Post Date: Sunday, April 14, 2019
French Women’s and Open teams share the podium. © Gerard Sheridan
Pauline Courtois (FRA) and Maxime Mesnil (FRA) took top honors respectively in the Women’s and Open Divisions at World Sailing’s Nations Cup Grand Final, hosted by St. Francis Yacht Club in San Francisco, CA.
Courtois and her Match in Pink by Normandy Elite Team of Maelenn Lemaitre, Loise Acker and Sophie Faguet opened the day with a 2-0 lead over Anna Östling (SWE). Östling scored a crucial point in their first match and kept the pressure on Courtois, but in their fourth and final race, Courtois was able to pour on enough speed to clear a penalty just before crossing the finish line a few boat lengths ahead of Östling.
Meanwhile, Nicole Breault (USA) sailed two strong races with commanding leads against Juliana Senfft (BRA) earning her spot in the final.
Breault won the semifinals, but failed to score in the finals. © Amanda Witherell
Close racing ruled the Open Division from the end of the semifinals all the way through the last match of the day. Mesnil’s Match in Black by Normandy Elite Team of Hugo Feydit,Yann Chateau,Yves-Marie Pilon scored two against Pearson Potts (USA), getting back in the game after two early losses in the semifinals. James Hodgson (AUS) locked in an early win versus Henrique Haddad (BRA) and the two went into their second race of the day neck and neck around the course, sailing cleaner than the previous day. On the second downwind leg, Hodgson had a smoother set to the chute and galloped into the lead, but Haddad managed to close the gap. Both gybed solidly to lay a photo finish, with the point going to Haddad. The four Open Division teams sailed a fifth flight, tucking tightly to shore along the south end of the course to seek relief from the strong flood current. Mesnil and Haddad both managed to gain control and hold it steady during the downwind legs to cross first ahead of Potts and Hodgson, respectively.

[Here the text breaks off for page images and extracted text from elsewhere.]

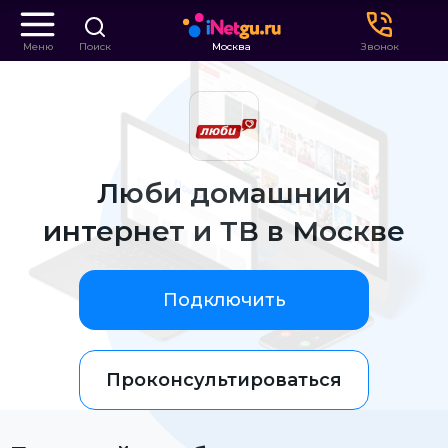
Меню
Поиск
Москва
Звонок
Люби домашний
интернет и ТВ в Москве
Подключить
Проконсультироваться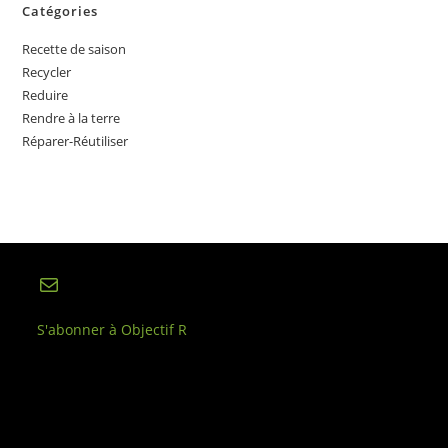
Catégories
Recette de saison
Recycler
Reduire
Rendre à la terre
Réparer-Réutiliser
E-mail
S'abonner à Objectif R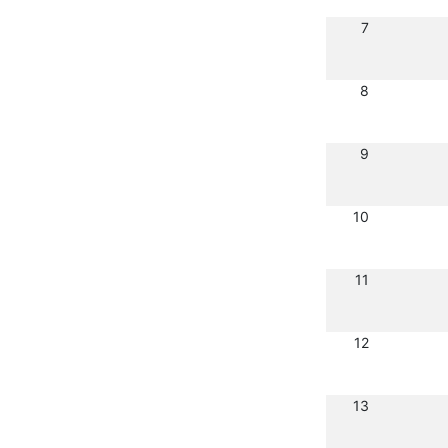
7
8
9
10
11
12
13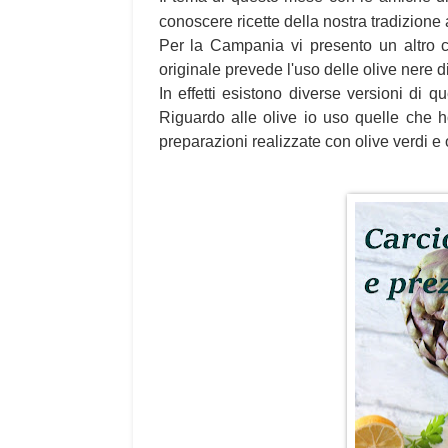
conoscere ricette della nostra tradizione 
Per la Campania vi presento un altro clas
originale prevede l'uso delle olive nere d
In effetti esistono diverse versioni di q
Riguardo alle olive io uso quelle che h
preparazioni realizzate con olive verdi e 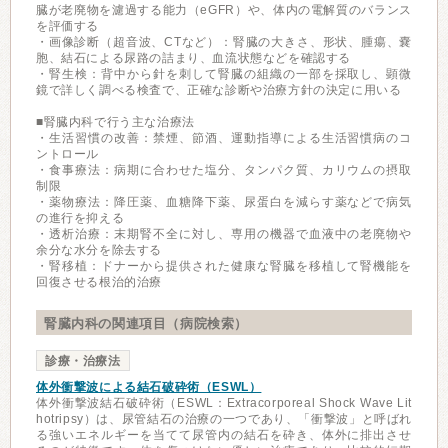
臓が老廃物を濾過する能力（eGFR）や、体内の電解質のバランス
を評価する
・画像診断（超音波、CTなど）：腎臓の大きさ、形状、腫瘍、嚢
胞、結石による尿路の詰まり、血流状態などを確認する
・腎生検：背中から針を刺して腎臓の組織の一部を採取し、顕微
鏡で詳しく調べる検査で、正確な診断や治療方針の決定に用いる
■腎臓内科で行う主な治療法
・生活習慣の改善：禁煙、節酒、運動指導による生活習慣病のコ
ントロール
・食事療法：病期に合わせた塩分、タンパク質、カリウムの摂取
制限
・薬物療法：降圧薬、血糖降下薬、尿蛋白を減らす薬などで病気
の進行を抑える
・透析治療：末期腎不全に対し、専用の機器で血液中の老廃物や
余分な水分を除去する
・腎移植：ドナーから提供された健康な腎臓を移植して腎機能を
回復させる根治的治療
腎臓内科の関連項目（病院検索）
診療・治療法
体外衝撃波による結石破砕術（ESWL）
体外衝撃波結石破砕術（ESWL：Extracorporeal Shock Wave Lit
hotripsy）は、尿管結石の治療の一つであり、「衝撃波」と呼ばれ
る強いエネルギーを当てて尿管内の結石を砕き、体外に排出させ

In the Final Round Mesnil bested Haddad 3-1. Courtois kept up the speed in her battles with Breault, who tore a spinnaker in a very close first match giving Courtois the opportunity to attack from leeward, luff her and offset a penalty she’d picked up earlier. Breault was never able to scratch ahead enough to score a point and Courtois won it 3-0.
“It was a good fight. We didn’t make it easy, but they owned us,” said Breault, who was racing with the same Team Vela members Molly Carapiet, Karen Loutzenheiser and Hannah Burroughs from 2015 Nations Cup, defending their Women’s Championship title. “The losses live with you, but we can’t wait to do battle again,” she said.

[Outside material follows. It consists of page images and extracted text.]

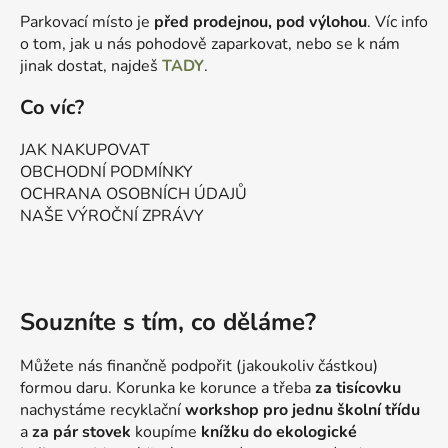
Parkovací místo je
před prodejnou, pod výlohou
. Víc info
o tom, jak u nás pohodově zaparkovat, nebo se k nám
jinak dostat, najdeš
TADY
.
Co víc?
JAK NAKUPOVAT
OBCHODNÍ PODMÍNKY
OCHRANA OSOBNÍCH ÚDAJŮ
NAŠE VÝROČNÍ ZPRÁVY
Souzníte s tím, co děláme?
Můžete nás finančně podpořit (jakoukoliv částkou)
formou daru. Korunka ke korunce a třeba
za tisícovku
nachystáme recyklační
workshop pro jednu školní třídu
a
za pár stovek
koupíme
knížku do ekologické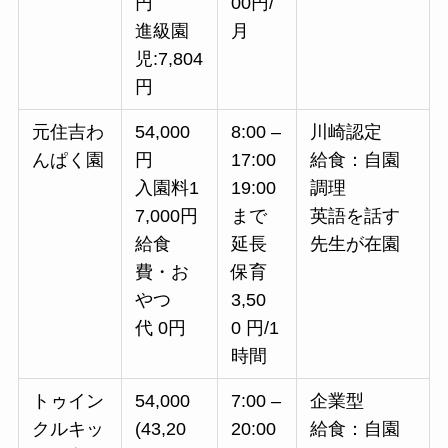
円
00円/
進級園
月
児:7,804
円
元住吉わ
54,000
8:00 –
川崎認定
んぱく園
円
17:00
給食：自園
入園料1
19:00
調理
7,000円
まで
英語を話す
給食
延長
先生が在園
費・お
保育
やつ
3,50
代 0円
0 円/1
時間
トゥイン
54,000
7:00 –
企業型
クルキッ
(43,20
20:00
給食：自園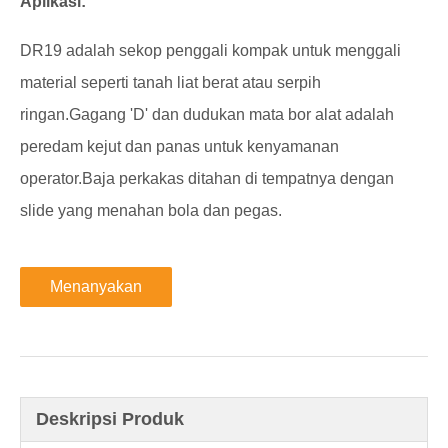
Aplikasi:
DR19 adalah sekop penggali kompak untuk menggali
material seperti tanah liat berat atau serpih
ringan.Gagang 'D' dan dudukan mata bor alat adalah
peredam kejut dan panas untuk kenyamanan
operator.Baja perkakas ditahan di tempatnya dengan
slide yang menahan bola dan pegas.
Menanyakan
Deskripsi Produk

Courtois’s Match in Pink by Normandy Elite Team © Leslie Richter, Rockskipper Photography
Courtois had only praise for her rival, Breault, recalling that “four years ago we were in the Nations Cup Final in Vladivostok, against them, and we lost 3-1 so to win these three races today was incredible,” she said. “It’s an amazing place to sail.”
Mesnil said the matches against Haddad were tricky, but the elevated wind conditions helped put his team on the podium, which he’s delighted to be sharing with “the women’s team, who are our training partners.”

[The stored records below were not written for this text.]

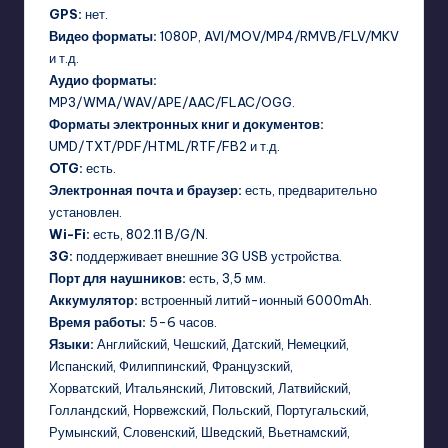
GPS:
нет.
Видео форматы:
1080P, AVI/MOV/MP4/RMVB/FLV/MKV
и т.д.
Аудио форматы:
MP3/WMA/WAV/APE/AAC/FLAC/OGG.
Форматы электронных книг и документов:
UMD/TXT/PDF/HTML/RTF/FB2 и т.д.
OTG:
есть.
Электронная почта и браузер:
есть, предварительно
установлен.
Wi-Fi:
есть, 802.11 B/G/N.
3G:
поддерживает внешние 3G USB устройства.
Порт для наушников:
есть, 3,5 мм.
Аккумулятор:
встроенный литий-ионный 6000mAh.
Время работы:
5-6 часов.
Языки:
Английский, Чешский, Датский, Немецкий,
Испанский, Филиппинский, Французский,
Хорватский, Итальянский, Литовский, Латвийский,
Голландский, Норвежский, Польский, Португальский,
Румынский, Словенский, Шведский, Вьетнамский,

Mesnil’s Match in Black by Normandy Elite Team © Leslie Richter, Rockskipper Photography
“A nation wins the Nations Cup,” said Michael O’Connor, Nations Cup Working Party Chair in World Sailing. “Many of the countries who came are emerging nations in match racing…we want to build a platform for it.”
Haddad concurred that the event helps the sport in general. “We started in match racing 12 years ago because we had the Nations Cup in Brazil,” he said, thanking his team for coming together to compete once again.
Östling and Senfft finished third and fourth respectively, with Östling scoring two points in quick succession during the petit-finals. Hodgson and Potts battled for a medal in the Open Division, with Hodgson beating him 2-0 to finish third overall.
“Brazil sailed better than us and deserved the spot,” said Hodgson. “We’re super happy with how we sailed today. These were the most fun matches of the regatta for us, my crew was really on and we’re grateful to the Cruising Yacht Club of Australia for supporting us and St. Francis Yacht Club for hosting us.”
Viewing from StFYC's Race Deck was outstanding. © Amanda Witherell
“We’re pleased with how racing played out and entertained viewers in and around the club. What was unique about the venue was the public had commanding view of the racing – all the tactics and execution were visible to everybody, whether you were a junior or a match race champion, you could learn from watching,” said Regatta Chair Bruce Stone. “One of the challenges of the final day of racing was the current and who could get in to the rocks first. The tide charts were not accurate due to snowmelt from the Sierra Mountains and outflow from Oroville Dam. While we short-tack the shore often here, I’ve never seen it done so tightly in all my years here.